What is your approach to teaching?
As someone whose formative academic experience was as an undergrad, I'm very excited about working with Dartmouth students to do research.
Cluster: Personalized Treatments for Cystic Fibrosis
Previously: Postdoctoral scholar at the University of Washington
What do you study and why?
My research focuses on understanding the forces that drive differences in gut bacterial communities in people. Specifically, I study how Bacteroides, the most dominant group of bacteria on average in Western adults, compete with one another. This group of bacteria is important in the development of a healthy immune system. I'm interested in the process whereby Bacteroides bacteria can inject toxins into competing neighboring bacteria and kill them with essentially a poisoned-tipped needle—I want to understand how that influences the whole microbiome.

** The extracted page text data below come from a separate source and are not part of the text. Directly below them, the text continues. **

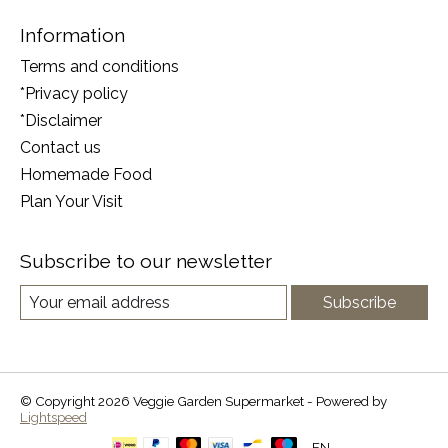
Information
Terms and conditions
*Privacy policy
*Disclaimer
Contact us
Homemade Food
Plan Your Visit
Subscribe to our newsletter
Subscribe
© Copyright 2026 Veggie Garden Supermarket - Powered by
Lightspeed
EN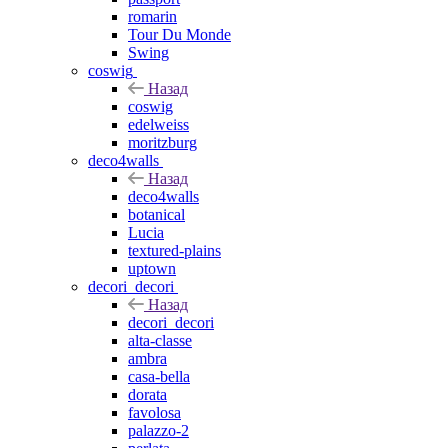
romarin
Tour Du Monde
Swing
coswig
Назад
coswig
edelweiss
moritzburg
deco4walls
Назад
deco4walls
botanical
Lucia
textured-plains
uptown
decori_decori
Назад
decori_decori
alta-classe
ambra
casa-bella
dorata
favolosa
palazzo-2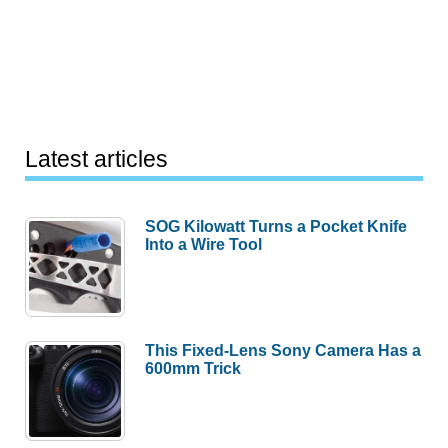
Latest articles
SOG Kilowatt Turns a Pocket Knife
Into a Wire Tool
This Fixed-Lens Sony Camera Has a
600mm Trick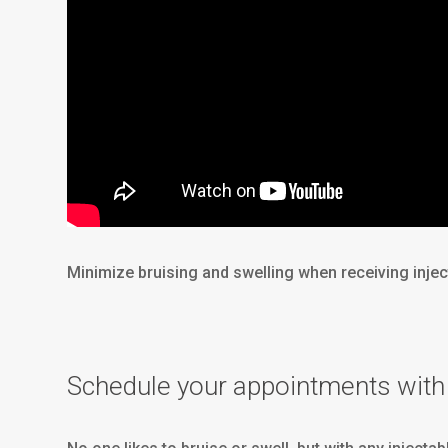
Minimize bruising and swelling when receiving injec
Schedule your appointments with 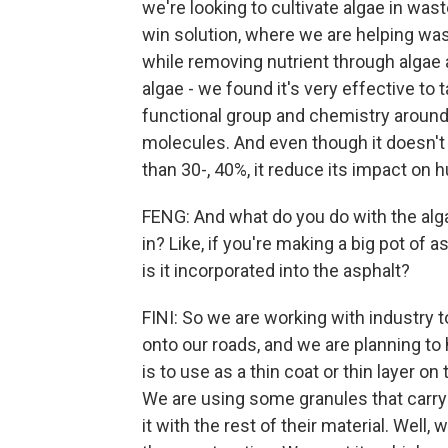
we're looking to cultivate algae in waste
win solution, where we are helping wast
while removing nutrient through algae 
algae - we found it's very effective to
functional group and chemistry around 
molecules. And even though it doesn't 
than 30-, 40%, it reduce its impact on
FENG: And what do you do with the algae
in? Like, if you're making a big pot of 
is it incorporated into the asphalt?
FINI: So we are working with industry t
onto our roads, and we are planning to
is to use as a thin coat or thin layer on 
We are using some granules that carry 
it with the rest of their material. Well,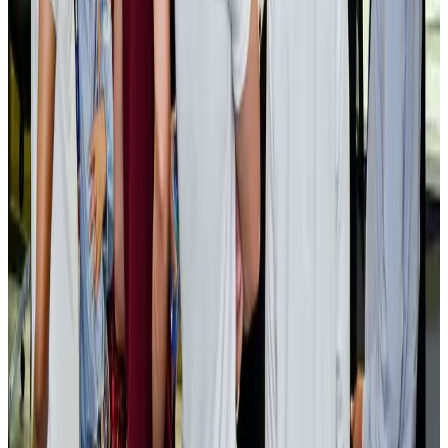
Cargo and Logistics
Aug 3, 2026
EBL cardholders to enjoy exclusive healthcare benefits at Ascent Health
Banking and Finance
Aug 3, 2026
BIHA executive committee takes charge for 2026–2028
Events & Forums
Aug 3, 2026
Bangladesh launches National Action Plan to promote safe migration
NRB Connect
Aug 2, 2026
Renaissance Dhaka Gulshan introduces Italian-themed weekend dining
Restaurants
Aug 2, 2026
US lowers Bangladesh travel advisory to Level Two
Visa and Travel Updates
Aug 2, 2026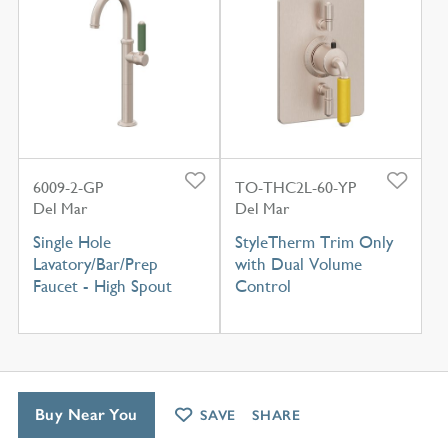
6009-2-GP
TO-THC2L-60-YP
Del Mar
Del Mar
Single Hole
StyleTherm Trim Only
Lavatory/Bar/Prep
with Dual Volume
Faucet - High Spout
Control
Buy Near You
SAVE
SHARE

How does that relate to cystic fibrosis?
Historically, cystic fibrosis has been thought of as a lung-focused disease, but the disease manifests throughout the body, and particularly in organs like the gut where there's a lot of fluid secretion. It turns out that the Bacteroides bacteria are almost eradicated in cystic fibrosis patients. I want to understand why they're missing, and if we can potentially understand how to add them back to improve gut health.
Why study this within an academic cluster?
Cystic fibrosis requires an interdisciplinary focus because it's a very complex disease. You can't be an expert in the lung and the gut and the kidney and the liver, all of which are places where the disease has an impact. So the idea is to have researchers with different expertise focused on the same problem. For me personally, this is an opportunity to work on a problem that impacts people right now on a daily level. I see amazing potential for helping people.
The 10 academic clusters are being funded by an anonymous gift of $100 million that the College received in 2014—half of which was allocated to match an additional $100 million in philanthropy for the initiative. Another gift from an anonymous donor is funding professorships. As with the neuroscience cluster, the clusters are each organized around themes.